Rupture between Antiochus and the Romans

Antiochus took his resolution. A rupture with Rome, in spite of endeavours to postpone it by the diplomatic palliative of embassies, could no longer be avoided. As early as the spring of 561 Flamininus, who continued to have the decisive voice in the senate as to eastern affairs, had expressed the Roman ultimatum to the envoys of the king, Menippus and Hegesianax; viz. that he should either evacuate Europe and dispose of Asia at his pleasure, or retain Thrace and submit to the Roman protectorate over Smyrna, Lampsacus, and Alexandria Troas.

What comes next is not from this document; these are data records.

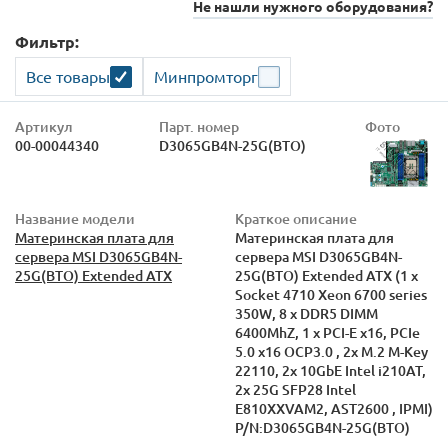
Не нашли нужного оборудования?
Фильтр:
Все товары
Минпромторг
Артикул
Парт. номер
Фото
00-00044340
D3065GB4N-25G(BTO)
Название модели
Краткое описание
Материнская плата для
Материнская плата для
сервера MSI D3065GB4N-
сервера MSI D3065GB4N-
25G(BTO) Extended ATX
25G(BTO) Extended ATX (1 x
Socket 4710 Xeon 6700 series
350W, 8 x DDR5 DIMM
6400MhZ, 1 x PCI-E x16, PCIe
5.0 x16 OCP3.0 , 2x M.2 M-Key
22110, 2x 10GbE Intel i210AT,
2x 25G SFP28 Intel
E810XXVAM2, AST2600 , IPMI)
P/N:D3065GB4N-25G(BTO)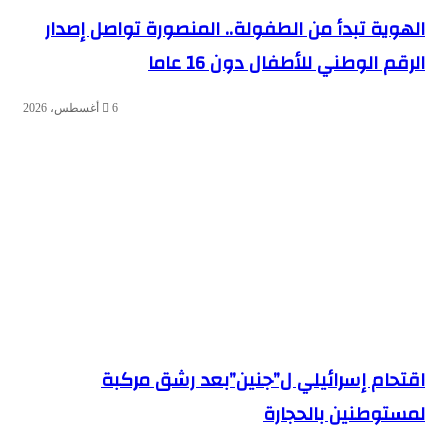
الهوية تبدأ من الطفولة.. المنصورة تواصل إصدار
الرقم الوطني للأطفال دون 16 عاما
6 أغسطس، 2026
اقتحام إسرائيلي ل”جنين”بعد رشق مركبة
لمستوطنين بالحجارة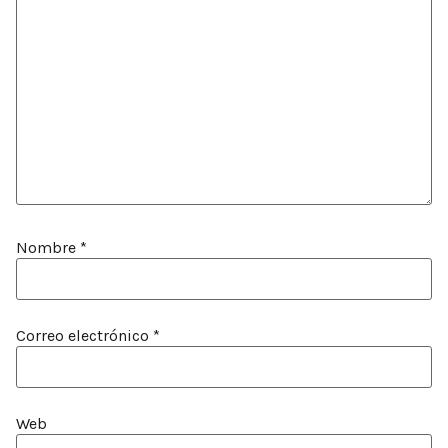
Nombre
*
Correo electrónico
*
Web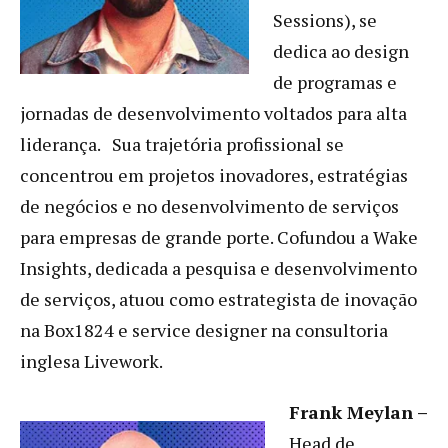
Sessions), se
dedica ao design
de programas e
jornadas de desenvolvimento voltados para alta
liderança. Sua trajetória profissional se
concentrou em projetos inovadores, estratégias
de negócios e no desenvolvimento de serviços
para empresas de grande porte. Cofundou a Wake
Insights, dedicada a pesquisa e desenvolvimento
de serviços, atuou como estrategista de inovação
na Box1824 e service designer na consultoria
inglesa Livework.
Frank Meylan –
Head de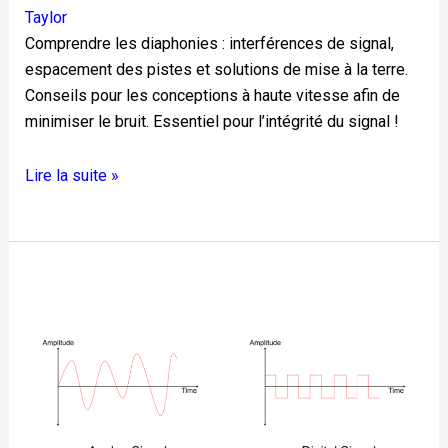
Taylor
Comprendre les diaphonies : interférences de signal,
espacement des pistes et solutions de mise à la terre.
Conseils pour les conceptions à haute vitesse afin de
minimiser le bruit. Essentiel pour l’intégrité du signal !
Lire la suite »
Introduction
aux
signaux
analogiques
et
numériques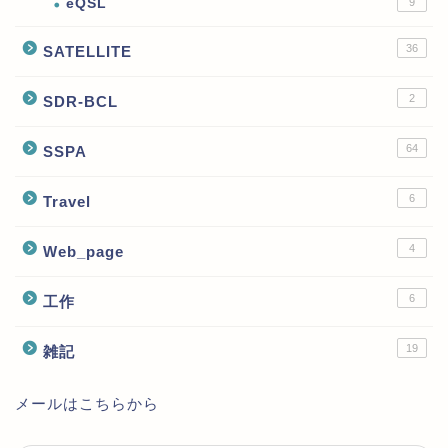
eQSL
9
36
SATELLITE
2
SDR-BCL
64
SSPA
6
Travel
4
Web_page
6
工作
19
雑記
メールはこちらから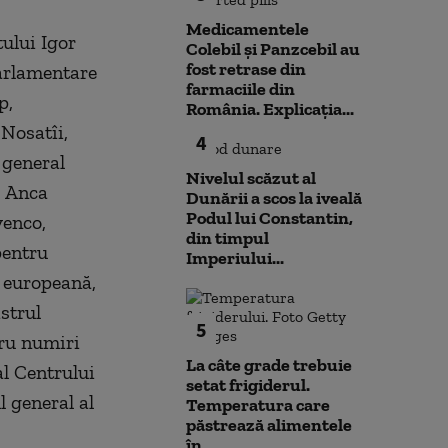
Medicamentele
ului Igor
Colebil și Panzcebil au
fost retrase din
arlamentare
farmaciile din
p,
România. Explicația...
 Nosatîi,
4
 general
Nivelul scăzut al
, Anca
Dunării a scos la iveală
Podul lui Constantin,
venco,
din timpul
pentru
Imperiului...
e europeană,
strul
5
tru numiri
La câte grade trebuie
al Centrului
setat frigiderul.
 general al
Temperatura care
păstrează alimentele
în...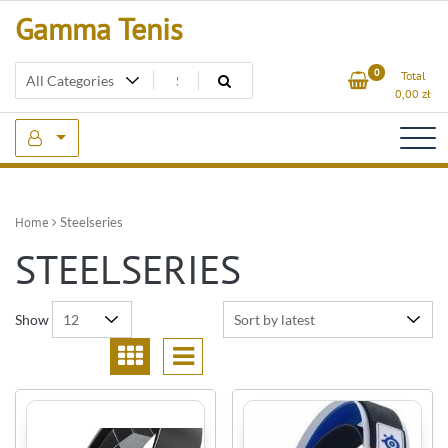
Skip
Gamma Tenis
to
content
0
Total
0,00
zł
Home
Steelseries
STEELSERIES
Show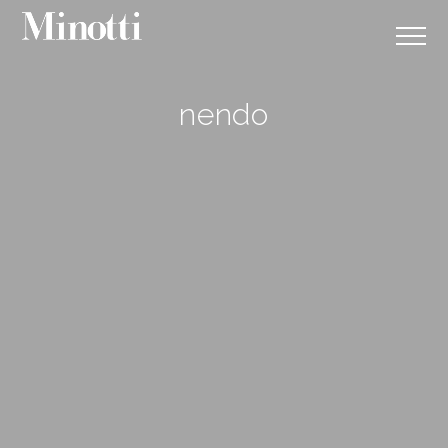
nendo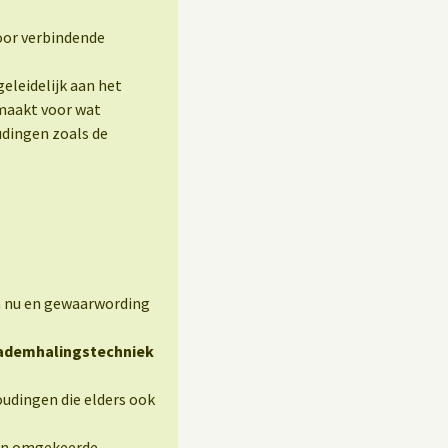
oor verbindende
eleidelijk aan het
maakt voor wat
udingen zoals de
n nu en gewaarwording
-ademhalingstechniek
udingen die elders ook
 en omgekeerde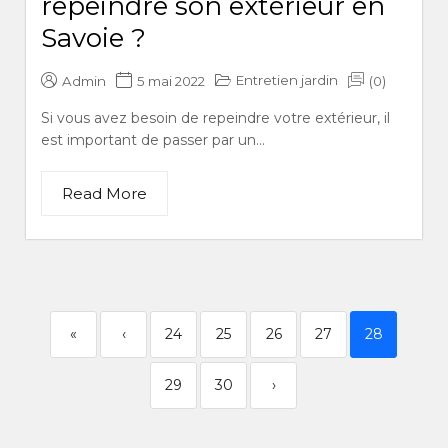
repeindre son extérieur en
Savoie ?
Entretien jardin
Admin
5 mai 2022
(0)
Si vous avez besoin de repeindre votre extérieur, il
est important de passer par un...
Read More
«
‹
24
25
26
27
28
29
30
›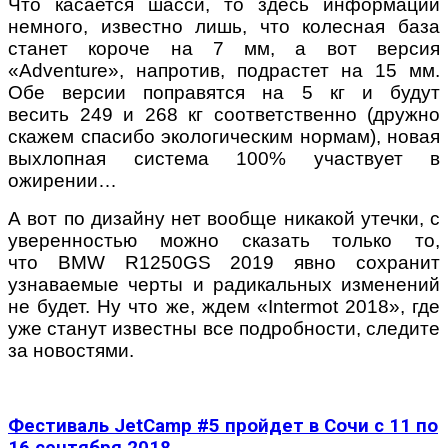
Что касается шасси, то здесь информации
немного, известно лишь, что колесная база
станет короче на 7 мм, а вот версия
«Adventure», напротив, подрастет на 15 мм.
Обе версии поправятся на 5 кг и будут
весить 249 и 268 кг соответственно (дружно
скажем спасибо экологическим нормам), новая
выхлопная система 100% участвует в
ожирении…
А вот по дизайну нет вообще никакой утечки, с
уверенностью можно сказать только то,
что BMW R1250GS 2019 явно сохранит
узнаваемые черты и радикальных изменений
не будет. Ну что же, ждем «Intermot 2018», где
уже станут известны все подробности, следите
за новостями.
Фестиваль JetCamp #5 пройдет в Сочи с 11 по
16 сентября 2018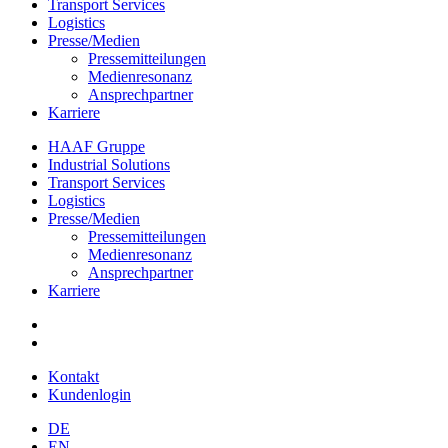
Transport Services
Logistics
Presse/Medien
Pressemitteilungen
Medienresonanz
Ansprechpartner
Karriere
HAAF Gruppe
Industrial Solutions
Transport Services
Logistics
Presse/Medien
Pressemitteilungen
Medienresonanz
Ansprechpartner
Karriere
Kontakt
Kundenlogin
DE
EN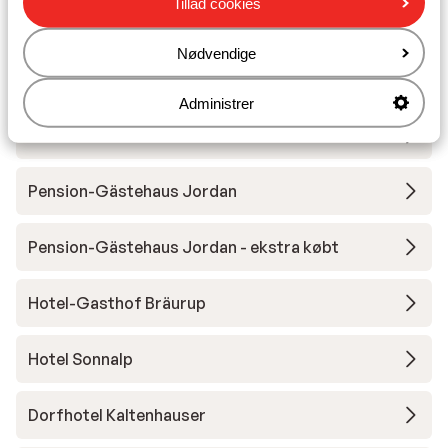
Tillad cookies
Andre overnatningssteder i
Nødvendige
Kirchberg/Kitzbühel
Administrer
Hotel Schweizerhof
Pension-Gästehaus Jordan
Pension-Gästehaus Jordan - ekstra købt
Hotel-Gasthof Bräurup
Hotel Sonnalp
Dorfhotel Kaltenhauser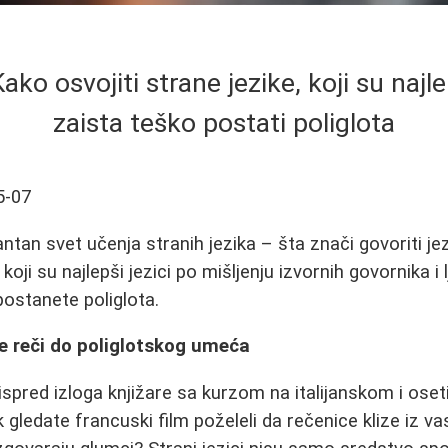
ako osvojiti strane jezike, koji su najlep
zaista teško postati poliglota
5-07
tan svet učenja stranih jezika – šta znači govoriti jez
koji su najlepši jezici po mišljenju izvornih govornika i l
postanete poliglota.
ve reči do poliglotskog umeća
 ispred izloga knjižare sa kurzom na italijanskom i osetil
 gledate francuski film poželeli da rečenice klize iz va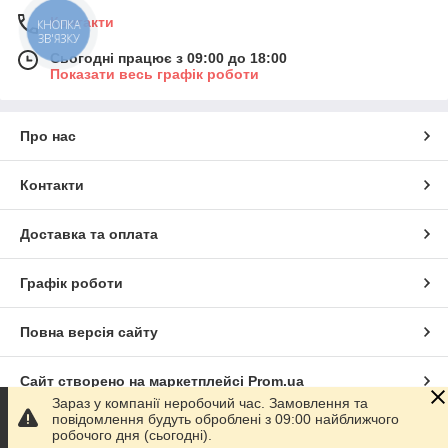
Контакти
КНОПКА
ЗВ'ЯЗКУ
Сьогодні працює з 09:00 до 18:00
Показати весь графік роботи
Про нас
Контакти
Доставка та оплата
Графік роботи
Повна версія сайту
Сайт створено на маркетплейсі
Prom.ua
Зараз у компанії неробочий час. Замовлення та
повідомлення будуть оброблені з 09:00 найближчого
Політика конфіденційності
робочого дня (сьогодні).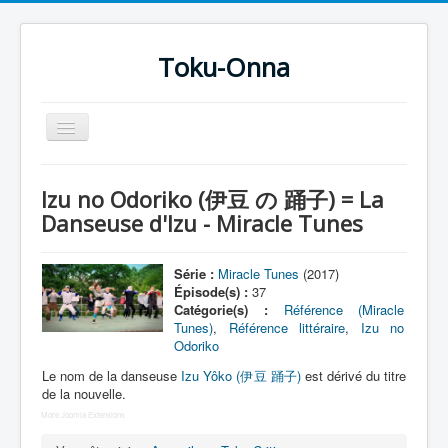
Toku-Onna
Basculer
la
navigation
Accueil
Izu no Odoriko (伊豆 の 踊子) = La
Toku-Actrices
Danseuse d'Izu - Miracle Tunes
Toku-Critiques
Série :
Miracle Tunes
(2017)
Séries
Épisode(s) :
37
Catégorie(s) :
Référence (Miracle
Films
Tunes)
,
Référence littéraire
,
Izu no
Odoriko
COSAA
Le nom de la danseuse
Izu Yôko (伊豆 踊子)
est dérivé du titre
Dessins
de la nouvelle.
Artiste Asperger
More Joomla Extensions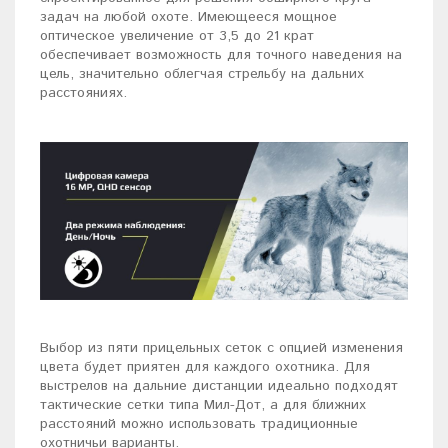
задач на любой охоте. Имеющееся мощное
оптическое увеличение от 3,5 до 21 крат
обеспечивает возможность для точного наведения на
цель, значительно облегчая стрельбу на дальних
расстояниях.
Выбор из пяти прицельных сеток с опцией изменения
цвета будет приятен для каждого охотника. Для
выстрелов на дальние дистанции идеально подходят
тактические сетки типа Мил-Дот, а для ближних
расстояний можно использовать традиционные
охотничьи варианты.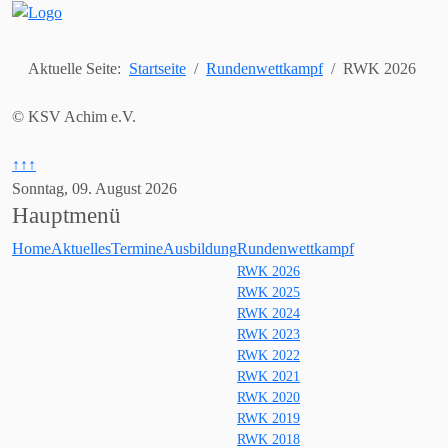
Aktuelle Seite:
Startseite
Rundenwettkampf
RWK 2026
© KSV Achim e.V.
↑↑↑
Sonntag, 09. August 2026
Hauptmenü
Home
Aktuelles
Termine
Ausbildung
Rundenwettkampf
RWK 2026
RWK 2025
RWK 2024
RWK 2023
RWK 2022
RWK 2021
RWK 2020
RWK 2019
RWK 2018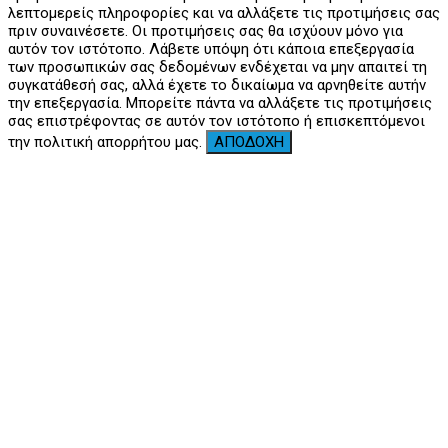
λεπτομερείς πληροφορίες και να αλλάξετε τις προτιμήσεις σας
πριν συναινέσετε. Οι προτιμήσεις σας θα ισχύουν μόνο για
αυτόν τον ιστότοπο. Λάβετε υπόψη ότι κάποια επεξεργασία
των προσωπικών σας δεδομένων ενδέχεται να μην απαιτεί τη
συγκατάθεσή σας, αλλά έχετε το δικαίωμα να αρνηθείτε αυτήν
την επεξεργασία. Μπορείτε πάντα να αλλάξετε τις προτιμήσεις
σας επιστρέφοντας σε αυτόν τον ιστότοπο ή επισκεπτόμενοι
την πολιτική απορρήτου μας.
ΑΠΟΔΟΧΗ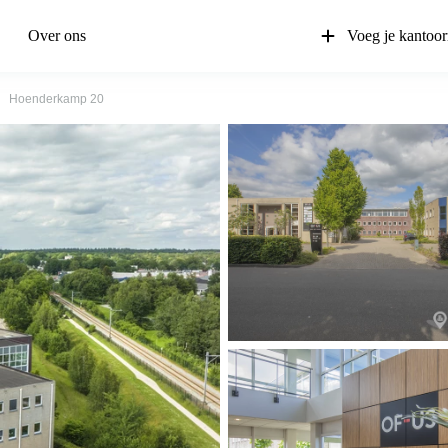
Over ons
Voeg je kantoor
Hoenderkamp 20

These demands had been again discussed at Ephesus, the chief place of arms and fixed quarters of the king in Asia Minor, in the spring of 562, between Antiochus and the envoys of the senate, Publius Sulpicius and Publius Villius; and they had separated with the conviction on both sides thata peaceful settlement was no longer possible. Thenceforth war was resolved on in Rome.

In that very summer of 562 a Roman fleet of 30 sail, with 3000 soldiers on board, under Aulus Atilius Serranus, appeared off Gythium, where their arrival accelerated the conclusion of the treaty between the Achaeans and Spartans; the eastern coasts of Sicily and Italy were strongly garrisoned, so as to be secure against any attempts at a landing; a land army was expected in Greece in the autumn.